A UBC professor dismissed First Nations opposition to the proposed New Prosperity copper and gold mine because aboriginals use "modern conveniences" fabricated with minerals.
In his final argument to the Canadian Environmental Assessment Agency reviewing the application by Taseko Mines to construct an open pit mine south of Williams Lake, UBC mining engineer professor John Meech said the Cariboo region has "an obligation to offer mined
commodities for trade on the global marketplace."
Meech argued that First Nations concerns about the environmental and culture impacts of the development must be taken in the context of how modern aboriginals use the land.

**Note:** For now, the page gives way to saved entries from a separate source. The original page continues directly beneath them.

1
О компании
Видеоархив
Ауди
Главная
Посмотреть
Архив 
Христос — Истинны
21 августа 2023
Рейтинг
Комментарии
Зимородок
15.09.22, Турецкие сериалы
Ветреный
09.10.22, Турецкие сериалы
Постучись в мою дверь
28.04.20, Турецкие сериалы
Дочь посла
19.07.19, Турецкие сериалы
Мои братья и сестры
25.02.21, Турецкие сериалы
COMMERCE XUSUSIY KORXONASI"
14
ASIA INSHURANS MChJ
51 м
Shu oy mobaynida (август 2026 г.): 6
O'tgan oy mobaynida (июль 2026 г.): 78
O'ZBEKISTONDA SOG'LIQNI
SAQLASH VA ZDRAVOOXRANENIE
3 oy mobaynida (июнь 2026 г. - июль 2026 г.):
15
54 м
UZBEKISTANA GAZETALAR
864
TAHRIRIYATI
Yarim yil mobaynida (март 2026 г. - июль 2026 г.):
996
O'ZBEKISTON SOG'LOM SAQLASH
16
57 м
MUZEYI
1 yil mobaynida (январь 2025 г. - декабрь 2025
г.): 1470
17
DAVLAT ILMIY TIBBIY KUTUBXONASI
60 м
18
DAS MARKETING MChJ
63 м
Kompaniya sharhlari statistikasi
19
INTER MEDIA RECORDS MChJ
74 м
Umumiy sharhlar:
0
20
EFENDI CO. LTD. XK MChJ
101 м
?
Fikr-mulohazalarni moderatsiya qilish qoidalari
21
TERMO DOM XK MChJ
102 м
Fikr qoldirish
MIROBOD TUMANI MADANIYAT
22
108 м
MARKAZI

"First Nations use TVs, cell phones, guns, trucks, and many modern conveniences to conduct
their traditional ways (hunting, fishing, collecting berries) and to participate in our modern
world," he wrote. "All these items rely on mining. If we don't mine then we are transferring temporary disturbances that we may encounter in our country to the Third World where mining is done in a much less regulated fashion leaving behind permanent damage."

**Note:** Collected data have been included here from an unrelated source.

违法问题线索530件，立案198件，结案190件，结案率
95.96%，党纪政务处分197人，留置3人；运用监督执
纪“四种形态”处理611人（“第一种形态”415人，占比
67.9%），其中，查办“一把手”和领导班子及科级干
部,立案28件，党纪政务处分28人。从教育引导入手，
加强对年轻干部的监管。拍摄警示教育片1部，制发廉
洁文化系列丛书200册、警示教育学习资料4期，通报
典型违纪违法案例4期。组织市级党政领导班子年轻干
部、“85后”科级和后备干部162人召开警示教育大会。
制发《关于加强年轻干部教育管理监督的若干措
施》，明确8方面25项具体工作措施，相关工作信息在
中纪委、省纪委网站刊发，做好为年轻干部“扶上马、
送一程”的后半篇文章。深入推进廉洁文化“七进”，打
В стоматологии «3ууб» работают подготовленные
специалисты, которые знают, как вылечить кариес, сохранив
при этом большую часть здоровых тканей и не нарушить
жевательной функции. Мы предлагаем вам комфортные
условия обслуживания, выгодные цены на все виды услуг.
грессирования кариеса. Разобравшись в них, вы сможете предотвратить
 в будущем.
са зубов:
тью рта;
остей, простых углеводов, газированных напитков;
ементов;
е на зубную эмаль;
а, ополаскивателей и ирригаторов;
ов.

The month-long environmental assessment process began with general topic hearings in Williams Lake. Those were followed by technical hearings on specific topic areas and community visits to local First Nations.
Throughout the hearings, proponents have emphasized the important role a new mine would play in reviving the region's economy, while opponents have cited environmental concerns for fish, grizzly bears and other wildlife.

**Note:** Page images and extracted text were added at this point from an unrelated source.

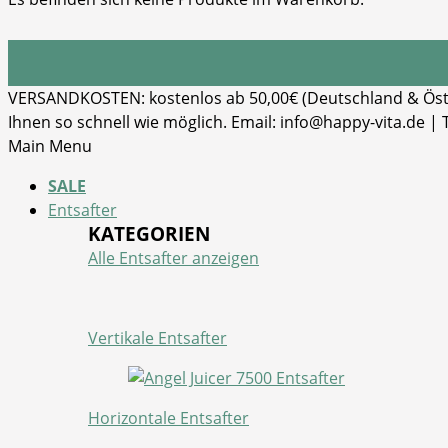
VERSANDKOSTEN: kostenlos ab 50,00€ (Deutschland & Öster
Ihnen so schnell wie möglich. Email: info@happy-vita.de |
Main Menu
SALE
Entsafter
KATEGORIEN
Alle Entsafter anzeigen
Vertikale Entsafter
Horizontale Entsafter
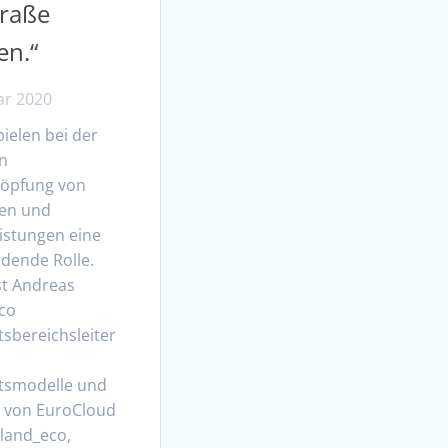
traße
en.“
ar 2020
ielen bei der
en
öpfung von
en und
istungen eine
dende Rolle.
st Andreas
eco
sbereichsleiter
tsmodelle und
r von EuroCloud
land_eco,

The federal government rejected Taseko's first attempt to acquire an environmental certificate in 2010, but left the door open for the company to re-apply. The new plan no longer calls for Fish Lake to be transformed into a tailings pond. Instead a new tailings pond would be constructed upstream.
Not all local businesses expect to see a benefit if a mine is build. Taseko Lake Lodge owner Kelly Reuter said his tourism business would be decimated if the mine is built near his resort.
In his final argument Reuter told the panel that he and his family would have to move if the mine is built.
"My hope is that you clearly see this mine is neither wanted or welcome by us, our First Nation neighbors, our local non-First Nation community and concerned citizens, and various environmental groups who are openly and honestly facing the real environmental issues," Reuter wrote. "I also hope that you will not miss the fact that the economics of this mine do not outweigh the impacts and risks to the environment and people who depend upon this environment."
Meech counter-argued that mine would actually enhance eco-tourism opportunities in the region because mine tours could be incorporated into visitors' vacation plans.
"The story of how Fish Lake has been saved through Canada's environmental assessment process could be told to the world together with how governments, First Nations, and mining companies work together to reduce poverty and create new wealth," he wrote.
In its closing argument, Natural Resources Canada told the panel that the model used by Taseko to calculate possible seepage from the tailings pond into ground water contain "inherent limitations." The government department asked the panel to give more weight to its projections, which have a higher seepage rate than the model put forward by Taseko.
The panel will hear oral closing arguments on Friday in Williams Lake.